Most modern societies around the world deem the worth of a human through how much control he or she has over the rest of the community. Success is determined by this metric where you try to enforce your control over your fellow beings. This is basically what most governments do to their citizens and corporations to their employees. The truth is that it’s next to impossible to master the world by trying to change the natural course of things.
Doing the most by doing nothing
We can approach life more effectively by learning the art of letting go. You can dominate the world through a sophisticated understanding of how the world works rather than applying brute force and trying to control everything around you. The main Taoist scriptures, written by Lao Tzu, provide this knowledge, and these teachings are relevant even today in various settings. For instance, it can be viewed as a guide to governing a country. It expands on the concept of ruling without ruling.
In any scenario where a ruler tries to keep people in check and control every aspect of their lives to suit an agenda, things invariably go bad at some point in time. When a ruler has no respect for an individual’s privacy and free will, the people will turn violent. On the other hand, a leader who employs a more passive and laid back approach while keeping in mind the integrity of the individual will be successful in gaining the trust of the people.
We try to exert control over our life partners, our children, and ultimately our future. Through “wu wei,” or “non-action,” Lao Tzu speaks about the importance of not acting in situations to gain control, but instead to flow with a situation. Obviously, the human race has come so far by exercising force on its surrounding environment and there’s nothing wrong with applying ourselves to change our environment for the better.
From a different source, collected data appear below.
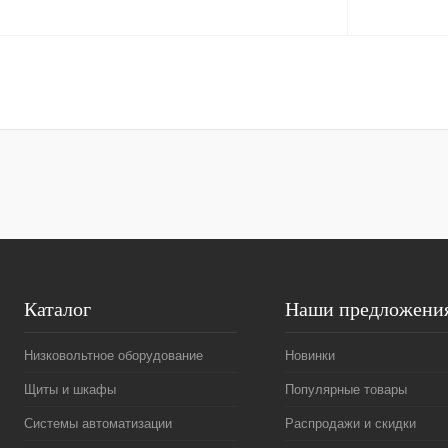
В корзину
Купить в 1 клик
Сравнение
Купить в 1 к
В избранное
Под заказ
В избранное
Каталог
Наши предложени
Низковольтное оборудование
Новинки
Щиты и шкафы
Популярные товары
Системы автоматизации
Распродажи и скидки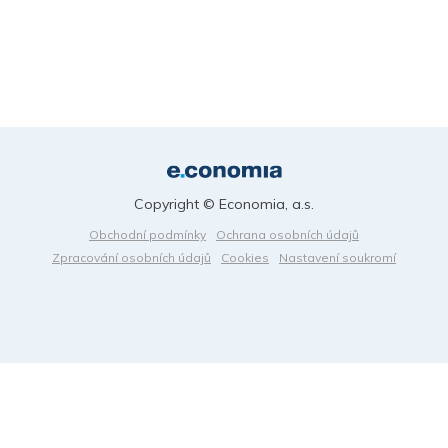
Copyright © Economia, a.s.
Obchodní podmínky
Ochrana osobních údajů
Zpracování osobních údajů
Cookies
Nastavení soukromí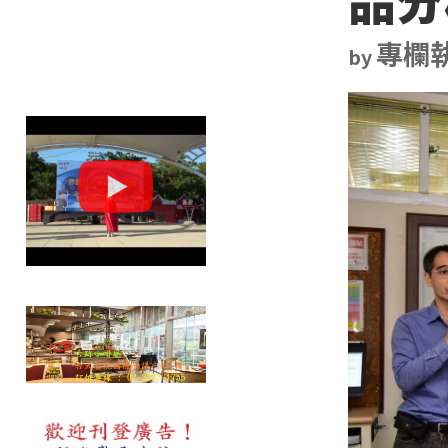
專欄執
by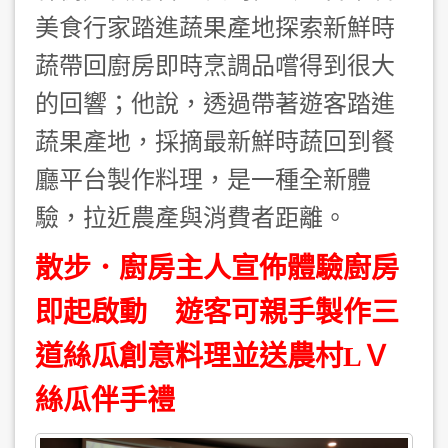
美食行家踏進蔬果產地探索新鮮時
蔬帶回廚房即時烹調品嚐得到很大
的回響；他說，透過帶著遊客踏進
蔬果產地，採摘最新鮮時蔬回到餐
廳平台製作料理，是一種全新體
驗，拉近農產與消費者距離。
散步．廚房主人宣佈體驗廚房
即起啟動 遊客可親手製作三
道絲瓜創意料理並送農村LＶ
絲瓜伴手禮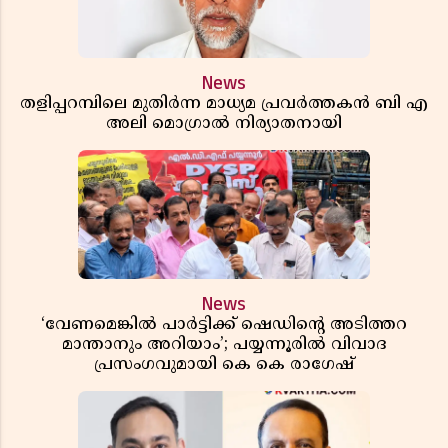
News
തളിപ്പറമ്പിലെ മുതിർന്ന മാധ്യമ പ്രവർത്തകൻ ബി എ
അലി മൊഗ്രാൽ നിര്യാതനായി
News
‘വേണമെങ്കിൽ പാർട്ടിക്ക് ഷെഡിൻ്റെ അടിത്തറ
മാന്താനും അറിയാം’; പയ്യന്നൂരിൽ വിവാദ
പ്രസംഗവുമായി കെ കെ രാഗേഷ്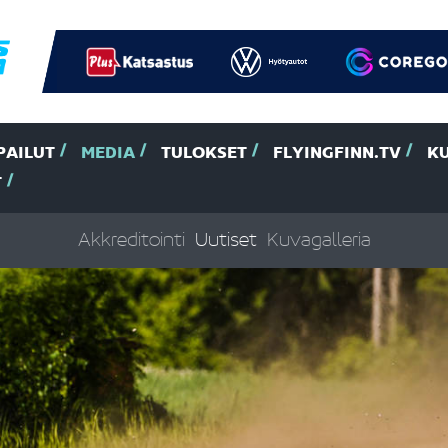
PAILUT
MEDIA
TULOKSET
FLYINGFINN.TV
K
T
Akkreditointi
Uutiset
Kuvagalleria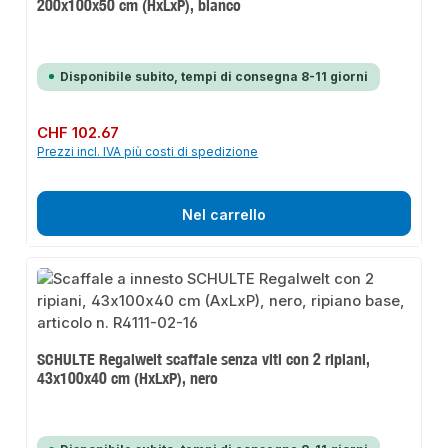
200x100x50 cm (HxLxP), bianco
Disponibile subito, tempi di consegna 8-11 giorni
Prezzo normale:
CHF 102.67
Prezzi incl. IVA più costi di spedizione
Nel carrello
SCHULTE Regalwelt scaffale senza viti con 2 ripiani,
43x100x40 cm (HxLxP), nero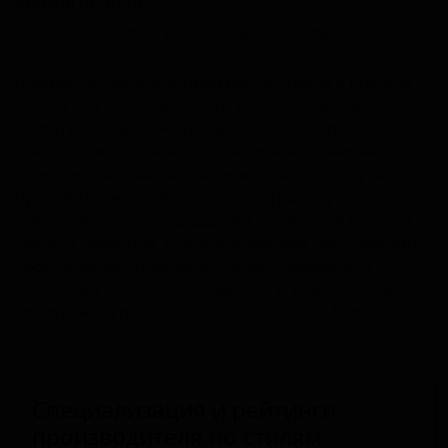
BierBurgKuban
Russia — Kopanskoy, Краснодарский край
Пивоварня BierBurgKuban расположена в станице
Копанской Краснодарского края, Россия. Её
ассортимент включает классические европейские
стили, такие как лагеры, пшеничные и тёмные сорта,
сфокусированные на традиционных рецептурах.
Производственный процесс контролируется
специалистами, прошедшими обучение в Бельгии,
Чехии и Германии, с использованием европейского
оборудования. Пивоварня ориентирована на
локальный рынок Краснодарского края, поставляя
продукцию в региональные магазины и бары.
Специализация и рейтинги
производителя по стилям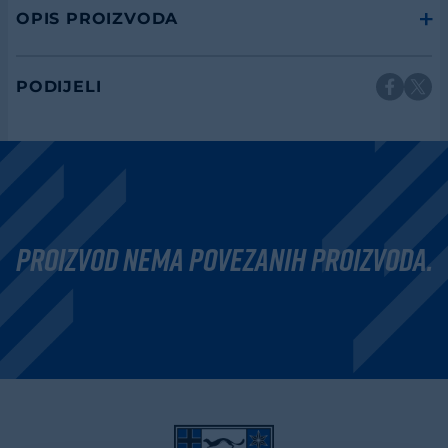
OPIS PROIZVODA
PODIJELI
Proizvod nema povezanih proizvoda.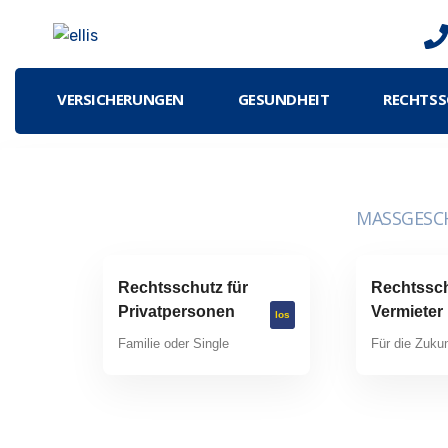
VERSICHERUNGEN
GESUNDHEIT
RECHTS
MASSGESCH
Rechtsschutz für
Rechtssch
Privatpersonen
Vermieter
los
Familie oder Single
Für die Zukun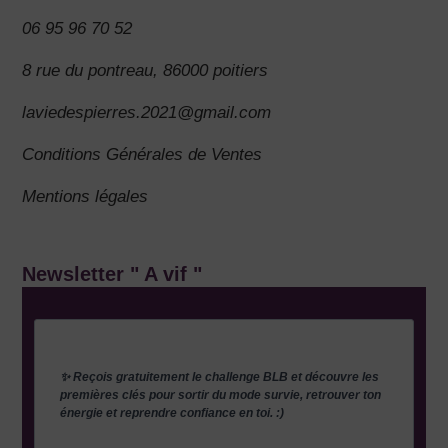
06 95 96 70 52
8 rue du pontreau, 86000 poitiers
laviedespierres.2021@gmail.com
Conditions Générales de Ventes
Mentions légales
Newsletter " A vif "
✨ Reçois gratuitement le challenge BLB et découvre les
premières clés pour sortir du mode survie, retrouver ton
énergie et reprendre confiance en toi. :)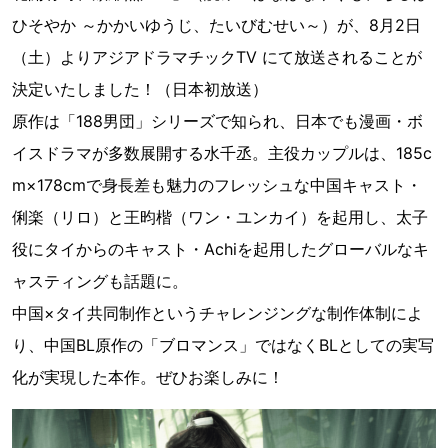
ひそやか ～かかいゆうじ、たいびむせい～）が、8月2日
（土）よりアジアドラマチックTV にて放送されることが
決定いたしました！（日本初放送）
原作は「188男団」シリーズで知られ、日本でも漫画・ボ
イスドラマが多数展開する水千丞。主役カップルは、185c
m×178cmで身長差も魅力のフレッシュな中国キャスト・
俐楽（リロ）と王昀楷（ワン・ユンカイ）を起用し、太子
役にタイからのキャスト・Achiを起用したグローバルなキ
ャスティングも話題に。
中国×タイ共同制作というチャレンジングな制作体制によ
り、中国BL原作の「ブロマンス」ではなくBLとしての実写
化が実現した本作。ぜひお楽しみに！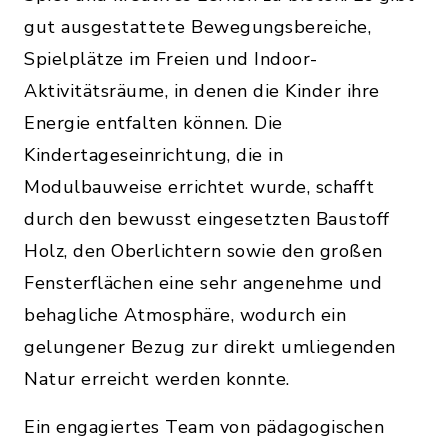
gut ausgestattete Bewegungsbereiche,
Spielplätze im Freien und Indoor-
Aktivitätsräume, in denen die Kinder ihre
Energie entfalten können. Die
Kindertageseinrichtung, die in
Modulbauweise errichtet wurde, schafft
durch den bewusst eingesetzten Baustoff
Holz, den Oberlichtern sowie den großen
Fensterflächen eine sehr angenehme und
behagliche Atmosphäre, wodurch ein
gelungener Bezug zur direkt umliegenden
Natur erreicht werden konnte.
Ein engagiertes Team von pädagogischen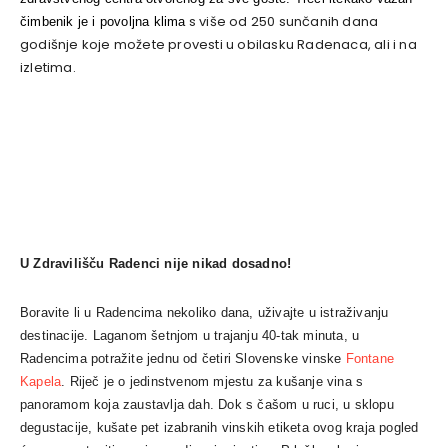
s više od 250 sunčanih dana
čimbenik je i povoljna klima
godišnje koje možete provesti u obilasku Radenaca, ali i na
izletima.
U Zdravilišču
Radenci
nije nikad dosadno!
Boravite li u Radencima nekoliko dana, uživajte u istraživanju
destinacije. Laganom šetnjom u trajanju 40-tak minuta, u
Radencima potražite jednu od četiri Slovenske vinske
Fontane
Kapela
. Riječ je o jedinstvenom mjestu za kušanje vina s
panoramom koja zaustavlja dah. Dok s čašom u ruci, u sklopu
degustacije, kušate pet izabranih vinskih etiketa ovog kraja pogled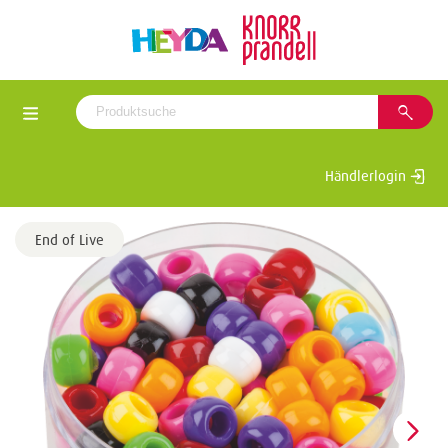
Händlerlogin
End of Live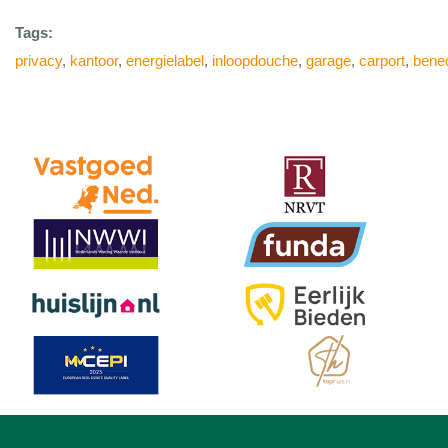
Tags:
privacy
,
kantoor
,
energielabel
,
inloopdouche
,
garage
,
carport
,
bene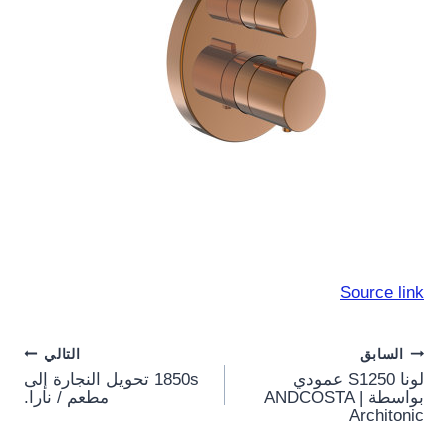
Source link
Post
السابق
التالي
لونا S1250 عمودي
1850s تحويل النجارة إلى
navigation
بواسطة ANDCOSTA |
مطعم / نارا.
Architonic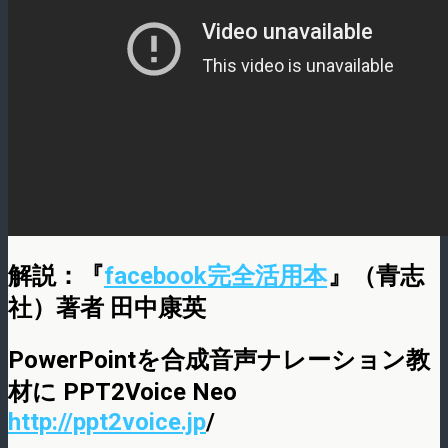
解説：『
facebook完全活用本
』（青志
社）著者 田中康英
PowerPointを合成音声ナレーション教
材に PPT2Voice Neo
http://ppt2voice.jp
/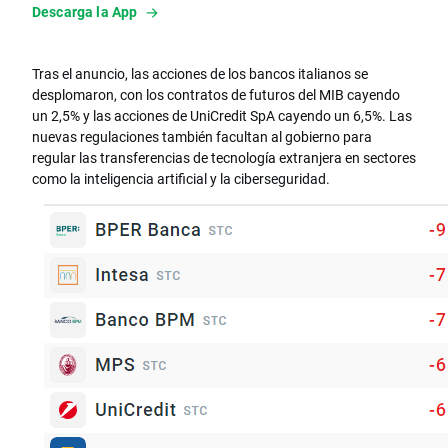
Descarga la App
Tras el anuncio, las acciones de los bancos italianos se
desplomaron, con los contratos de futuros del MIB cayendo
un 2,5% y las acciones de UniCredit SpA cayendo un 6,5%. Las
nuevas regulaciones también facultan al gobierno para
regular las transferencias de tecnología extranjera en sectores
como la inteligencia artificial y la ciberseguridad.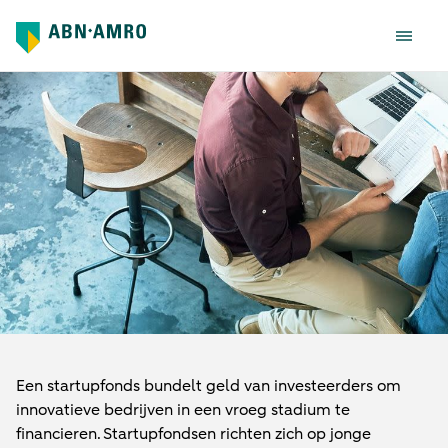
Investeren in startups via een fonds
Een startupfonds bundelt geld van investeerders om
innovatieve bedrijven in een vroeg stadium te
financieren. Startupfondsen richten zich op jonge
However, it’s important to understand that there’s a limit for everything, and beyond a point, control ruins everything we try to protect and conserve.
Trees are an example of this. You can choose a nice spot to sow the seed, water it, nourish it with manure, and provide access to sunlight, but beyond that, you have no control over how it grows.
Taoism teaches us about the way in which life goes on through the movement between two opposite concepts, such as light and darkness, high and low, yin and yang. Change is inevitable. You can only be successful by learning to adapt to it. Life is about being soft and yielding while death is about being rigid and dry.
You have to learn to go with the natural flow of the stream instead of clutching on to a rock or a branch to control your position. There are also people who waste their energy; who seem to be strangely obligated to keep fighting against the flow of the stream. More than trying to work on your weaknesses, it’s important to follow your strengths and discover what was naturally intended to be your position.
Another aspect of change that needs to be understood is that usefulness is a relative concept. What may be useful to you in one scenario may be worthless or even harmful for you in another. It is important to learn to leave what is useless and move on to what’s useful.
Moderation: the key to happiness
We are at our happiest when we do what we do best without thinking of the rewards or outcomes these may bring. It’s important to understand the balance between being at the top versus being at the bottom. A life of moderation is the key to happiness and letting go is the path to that destination.